▶ Provided data:

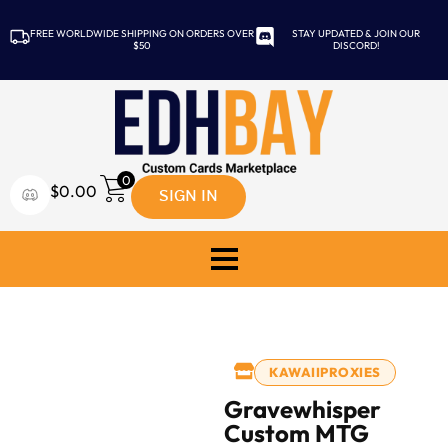
FREE WORLDWIDE SHIPPING ON ORDERS OVER
STAY UPDATED & JOIN OUR
$50
DISCORD!
0
SIGN IN
$
0.00
KAWAIIPROXIES
Gravewhisper
Custom MTG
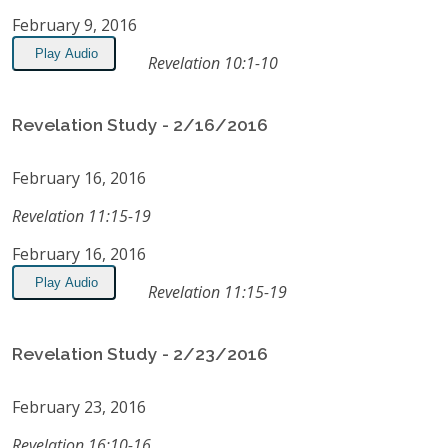
February 9, 2016
Play Audio
Revelation 10:1-10
Revelation Study - 2/16/2016
February 16, 2016
Revelation 11:15-19
February 16, 2016
Play Audio
Revelation 11:15-19
Revelation Study - 2/23/2016
February 23, 2016
Revelation 16:10-16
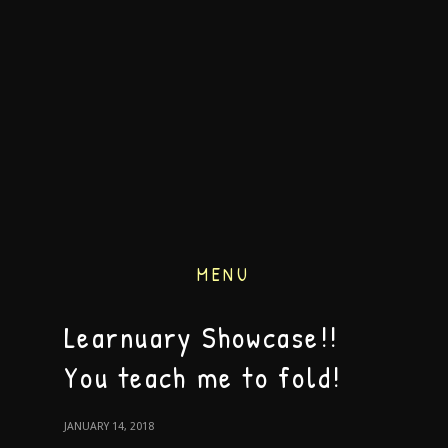
MENU
Learnuary Showcase!!
You teach me to fold!
JANUARY 14, 2018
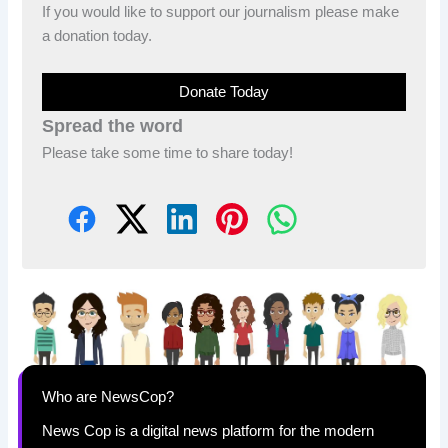
If you would like to support our journalism please make
a donation today.
Donate Today
Spread the word
Please take some time to share today!
Who are NewsCop?
News Cop is a digital news platform for the modern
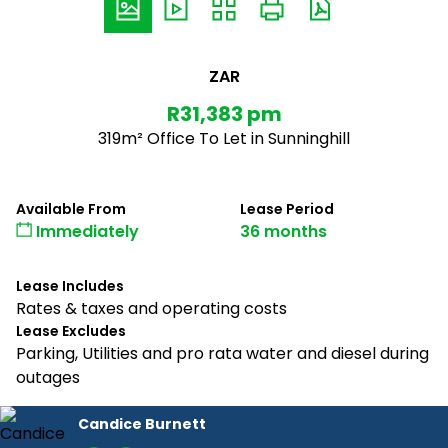
ZAR
R31,383 pm
319m² Office To Let in Sunninghill
Available From
Lease Period
Immediately
36 months
Lease Includes
Rates & taxes and operating costs
Lease Excludes
Parking, Utilities and pro rata water and diesel during
outages
Candice Burnett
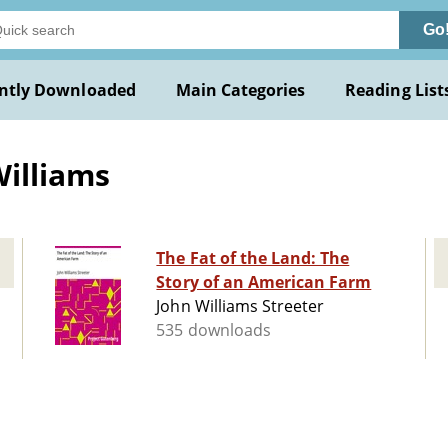
Go
ntly Downloaded
Main Categories
Reading List
Williams
The Fat of the Land: The
Story of an American Farm
John Williams Streeter
535 downloads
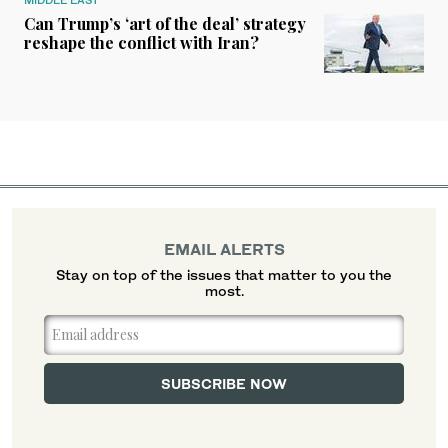
Can Trump’s ‘art of the deal’ strategy
reshape the conflict with Iran?
EMAIL ALERTS
Stay on top of the issues that matter to you the
most.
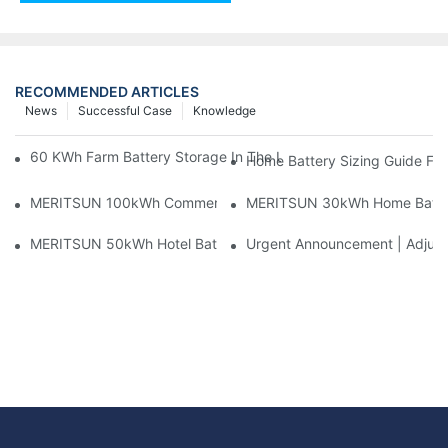
RECOMMENDED ARTICLES
News
Successful Case
Knowledge
60 KWh Farm Battery Storage In The U.S.: What This 12-Modul
Home Battery Sizing Guide Fo
MERITSUN 100kWh Commercial Battery Storage Installation Cas
MERITSUN 30kWh Home Battery 
MERITSUN 50kWh Hotel Battery Installation Case: Rack-Mounte
Urgent Announcement | Adjustm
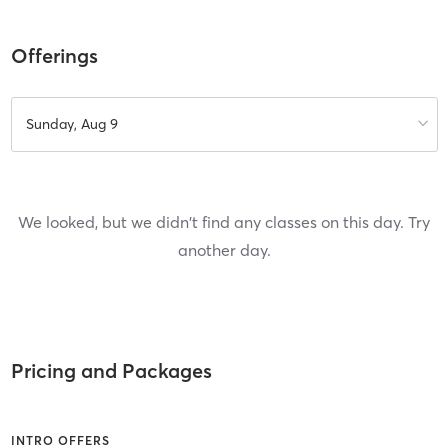
Offerings
Sunday, Aug 9
We looked, but we didn't find any classes on this day. Try
another day.
Pricing and Packages
INTRO OFFERS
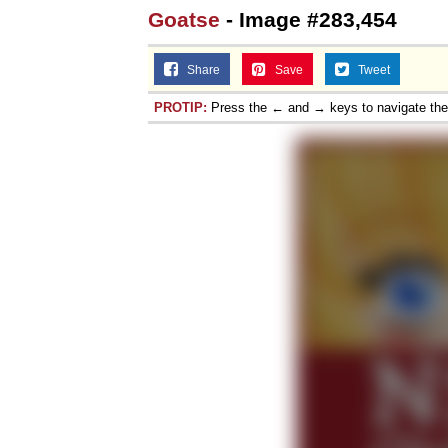
Goatse
- Image #283,454
Share
Save
Tweet
PROTIP:
Press the ← and → keys to navigate th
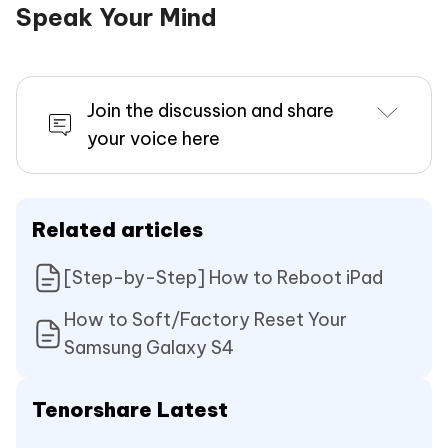
Speak Your Mind
Join the discussion and share
your voice here
Related articles
[Step-by-Step] How to Reboot iPad
How to Soft/Factory Reset Your
Samsung Galaxy S4
Tenorshare Latest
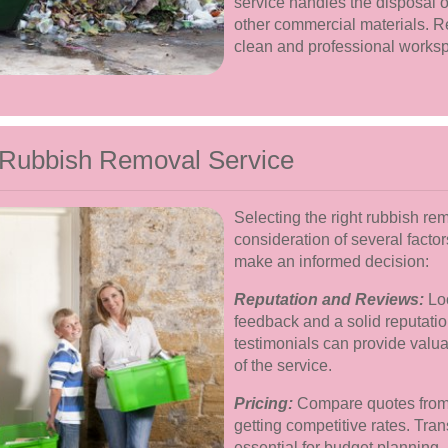
service handles the disposal o
other commercial materials. R
clean and professional works
 Rubbish Removal Service
Selecting the right rubbish re
consideration of several facto
make an informed decision:
Reputation and Reviews:
Loo
feedback and a solid reputati
testimonials can provide valuab
of the service.
Pricing:
Compare quotes from d
getting competitive rates. Tran
essential for budget planning.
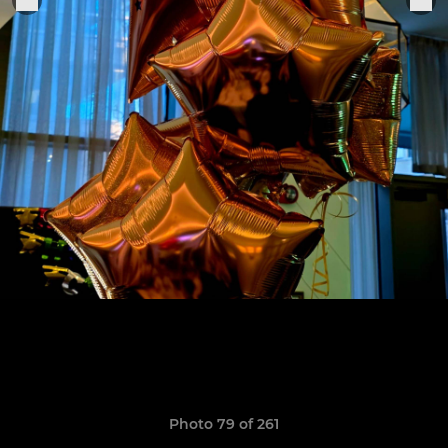
Photo 79 of 261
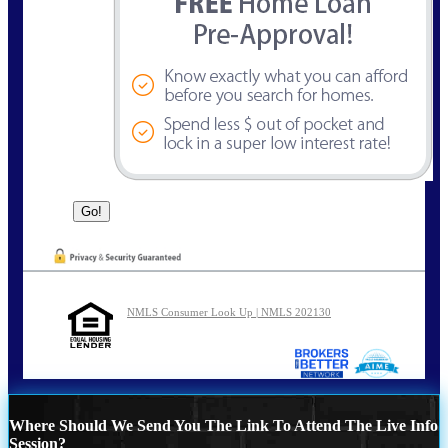
NMLS Consumer Look Up | NMLS 202130
Where Should We Send You The Link To Attend The Live Info
Session?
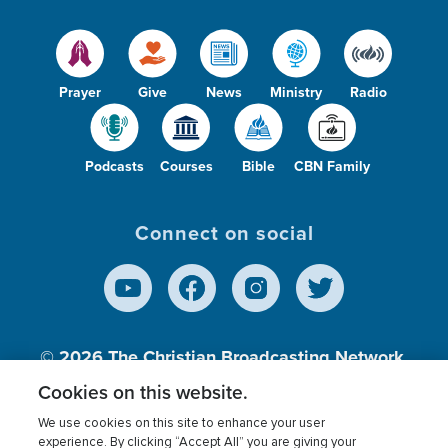
Prayer
Give
News
Ministry
Radio
Podcasts
Courses
Bible
CBN Family
Connect on social
© 2026
The Christian Broadcasting Network,
Inc., A nonprofit 501 (c)(3) Charitable
Cookies on this website.
Organization.
We use cookies on this site to enhance your user
experience. By clicking “Accept All” you are giving your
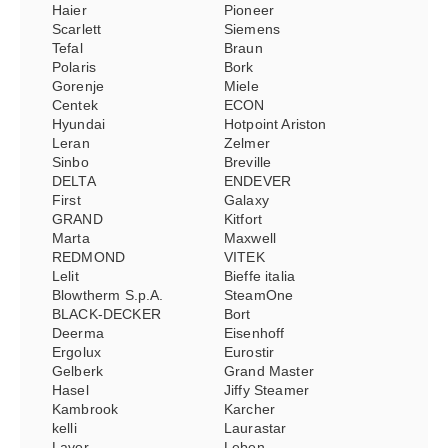
Haier
Pioneer
Scarlett
Siemens
Tefal
Braun
Polaris
Bork
Gorenje
Miele
Centek
ECON
Hyundai
Hotpoint Ariston
Leran
Zelmer
Sinbo
Breville
DELTA
ENDEVER
First
Galaxy
GRAND
Kitfort
Marta
Maxwell
REDMOND
VITEK
Lelit
Bieffe italia
Blowtherm S.p.A.
SteamOne
BLACK-DECKER
Bort
Deerma
Eisenhoff
Ergolux
Eurostir
Gelberk
Grand Master
Hasel
Jiffy Steamer
Kambrook
Karcher
kelli
Laurastar
Lavor
Leben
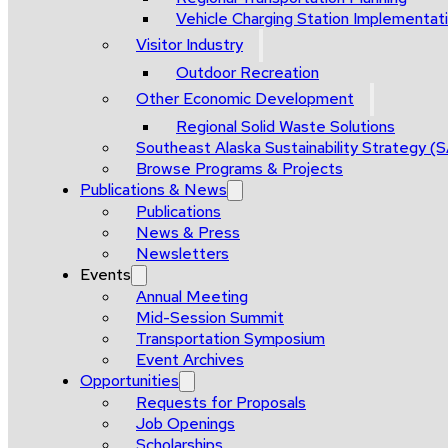
Vehicle Charging Station Implementat
Visitor Industry
Outdoor Recreation
Other Economic Development
Regional Solid Waste Solutions
Southeast Alaska Sustainability Strategy (
Browse Programs & Projects
Publications & News
Publications
News & Press
Newsletters
Events
Annual Meeting
Mid-Session Summit
Transportation Symposium
Event Archives
Opportunities
Requests for Proposals
Job Openings
Scholarships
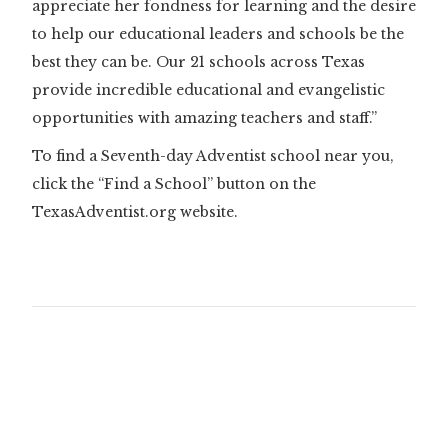
appreciate her fondness for learning and the desire
to help our educational leaders and schools be the
best they can be. Our 21 schools across Texas
provide incredible educational and evangelistic
opportunities with amazing teachers and staff.”
To find a Seventh-day Adventist school near you,
click the “Find a School” button on the
TexasAdventist.org website.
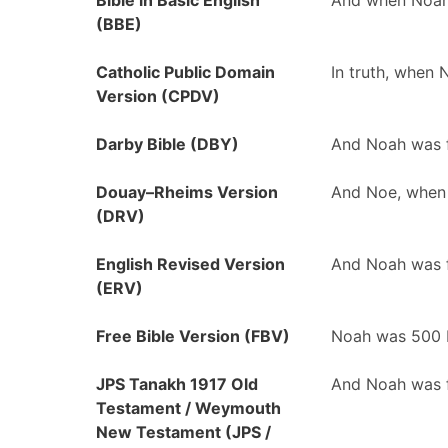
Bible in Basic English
And when Noah 
(BBE)
Catholic Public Domain
In truth, when
Version (CPDV)
Darby Bible (DBY)
And Noah was f
Douay–Rheims Version
And Noe, when 
(DRV)
English Revised Version
And Noah was f
(ERV)
Free Bible Version (FBV)
Noah was 500 
JPS Tanakh 1917 Old
And Noah was f
Testament / Weymouth
New Testament (JPS /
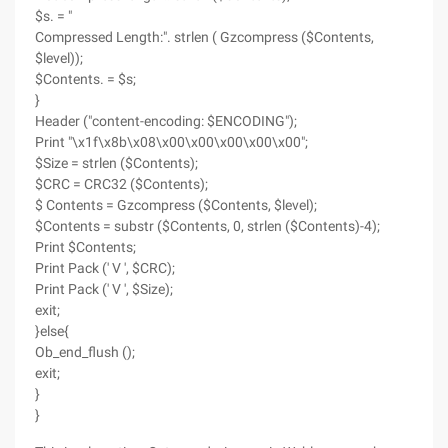
$s. = "
Compressed Length:". strlen ( Gzcompress ($Contents,
$level));
$Contents. = $s;
}
Header ("content-encoding: $ENCODING");
Print "\x1f\x8b\x08\x00\x00\x00\x00\x00";
$Size = strlen ($Contents);
$CRC = CRC32 ($Contents);
$ Contents = Gzcompress ($Contents, $level);
$Contents = substr ($Contents, 0, strlen ($Contents)-4);
Print $Contents;
Print Pack (' V ', $CRC);
Print Pack (' V ', $Size);
exit;
}else{
Ob_end_flush ();
exit;
}
}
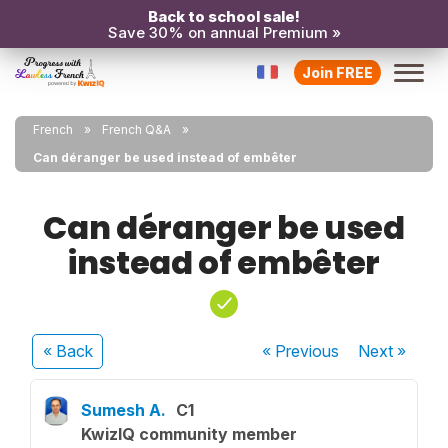
Back to school sale!
Save 30% on annual Premium »
Join FREE
French
French Q&A
Can déranger be used instead of embêter
Can déranger be used
instead of embêter
« Back
« Previous
Next
»
Sumesh A.
C1
KwizIQ community member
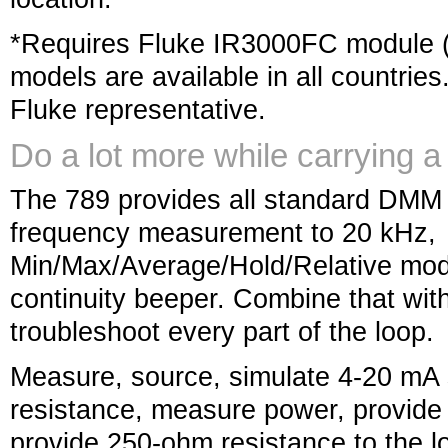
*Requires Fluke IR3000FC module (n
models are available in all countries
Fluke representative.
Do a lot more while carrying a 
The 789 provides all standard DMM c
frequency measurement to 20 kHz,
Min/Max/Average/Hold/Relative mod
continuity beeper. Combine that with 
troubleshoot every part of the loop.
Measure, source, simulate 4-20 mA 
resistance, measure power, provide
provide 250-ohm resistance to the l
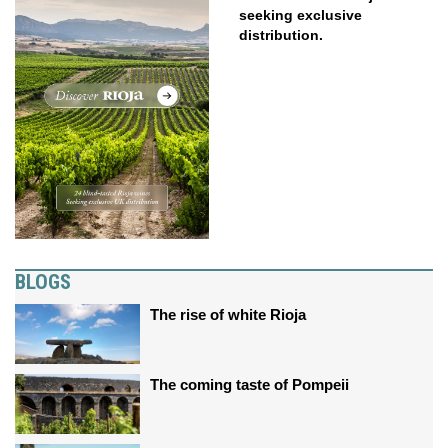
seeking exclusive
distribution.
BLOGS
The rise of white Rioja
The coming taste of Pompeii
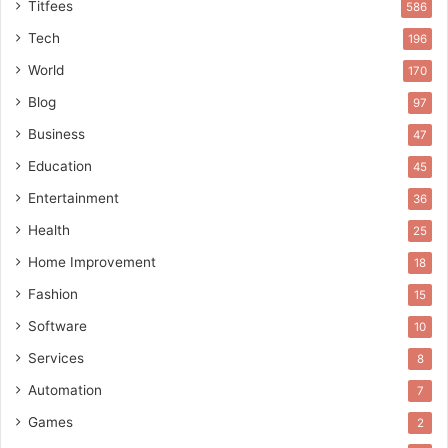
Titfees
586
Tech
196
World
170
Blog
97
Business
47
Education
45
Entertainment
36
Health
25
Home Improvement
18
Fashion
15
Software
10
Services
8
Automation
7
Games
2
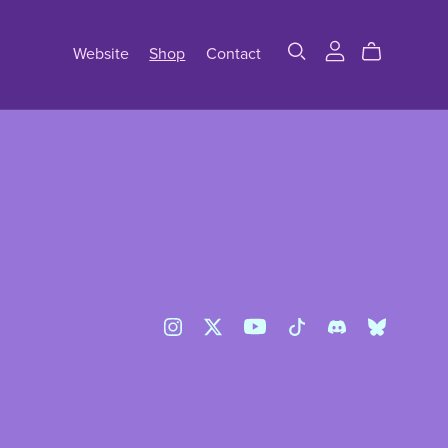
Website
Shop
Contact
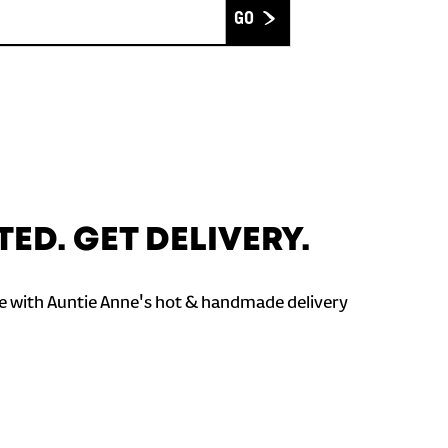
Submit
TED. GET DELIVERY.
 with Auntie Anne's hot & handmade delivery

▶ Prompt: Isolate each line of the listing above that includes "Home". Copy it.

▶ Solution:
Home Battery Sizing Guide Fo
MERITSUN 30kWh Home Battery 
Home Improvement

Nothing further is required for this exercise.